WHAT IS REQUIRED
Begin at the line below that holds "Her yere kolay ulaşım, tüm kamu hizmetleri" and end at the line that holds "2022 Copyright©", transcribing each line exactly and skipping any picture.

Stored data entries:

════════

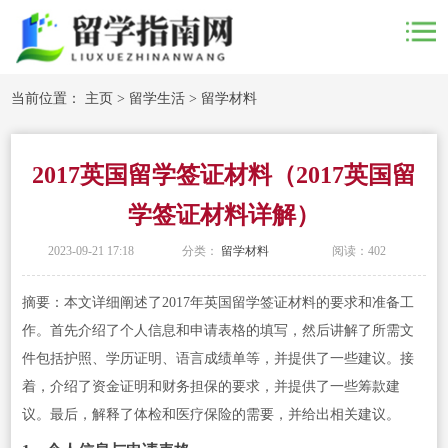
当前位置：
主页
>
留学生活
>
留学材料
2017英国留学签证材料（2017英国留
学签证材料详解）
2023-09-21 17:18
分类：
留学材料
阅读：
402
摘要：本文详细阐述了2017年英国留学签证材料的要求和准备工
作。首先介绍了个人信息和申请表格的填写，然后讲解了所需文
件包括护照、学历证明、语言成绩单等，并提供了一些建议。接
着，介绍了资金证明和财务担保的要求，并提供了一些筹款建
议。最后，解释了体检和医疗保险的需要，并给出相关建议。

════════

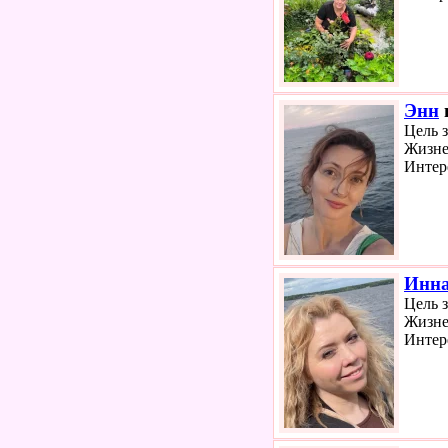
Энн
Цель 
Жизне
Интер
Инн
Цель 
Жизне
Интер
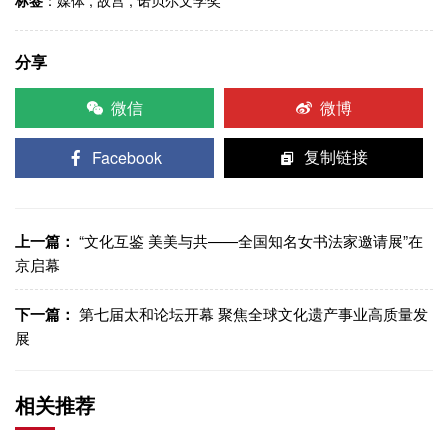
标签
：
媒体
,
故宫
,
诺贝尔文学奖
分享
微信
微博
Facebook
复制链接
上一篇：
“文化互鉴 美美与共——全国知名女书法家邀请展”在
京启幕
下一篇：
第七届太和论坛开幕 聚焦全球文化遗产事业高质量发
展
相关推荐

════════

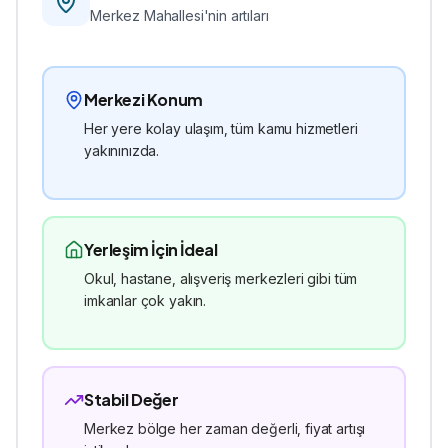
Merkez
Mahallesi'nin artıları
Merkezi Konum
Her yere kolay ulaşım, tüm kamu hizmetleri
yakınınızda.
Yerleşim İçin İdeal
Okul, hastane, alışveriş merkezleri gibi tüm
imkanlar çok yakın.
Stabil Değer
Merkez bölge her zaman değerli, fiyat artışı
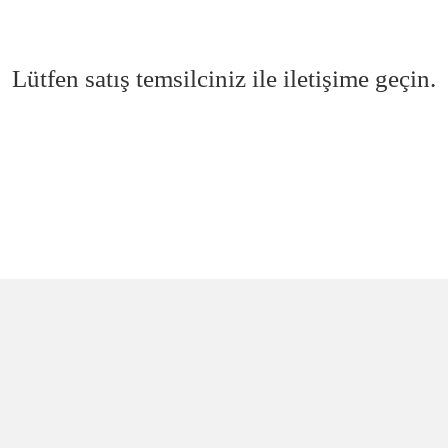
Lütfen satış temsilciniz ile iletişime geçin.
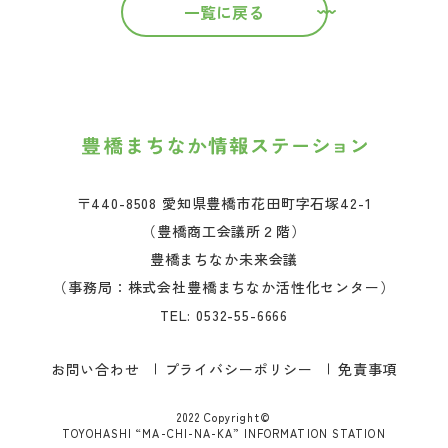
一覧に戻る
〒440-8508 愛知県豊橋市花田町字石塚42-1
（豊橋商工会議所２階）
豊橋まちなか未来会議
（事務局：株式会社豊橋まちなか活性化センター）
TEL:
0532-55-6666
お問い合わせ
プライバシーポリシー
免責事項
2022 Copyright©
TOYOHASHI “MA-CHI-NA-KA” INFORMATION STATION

════════

TASK RESULT
Her yere kolay ulaşım, tüm kamu hizmetleri
yakınınızda.
Yerleşim İçin İdeal
Okul, hastane, alışveriş merkezleri gibi tüm
imkanlar çok yakın.
Stabil Değer
Merkez bölge her zaman değerli, fiyat artışı
Lütfen satış temsilciniz ile iletişime geçin.
一覧に戻る
〒440-8508 愛知県豊橋市花田町字石塚42-1
（豊橋商工会議所２階）
豊橋まちなか未来会議
（事務局：株式会社豊橋まちなか活性化センター）
TEL:
0532-55-6666
お問い合わせ
プライバシーポリシー
免責事項
2022 Copyright©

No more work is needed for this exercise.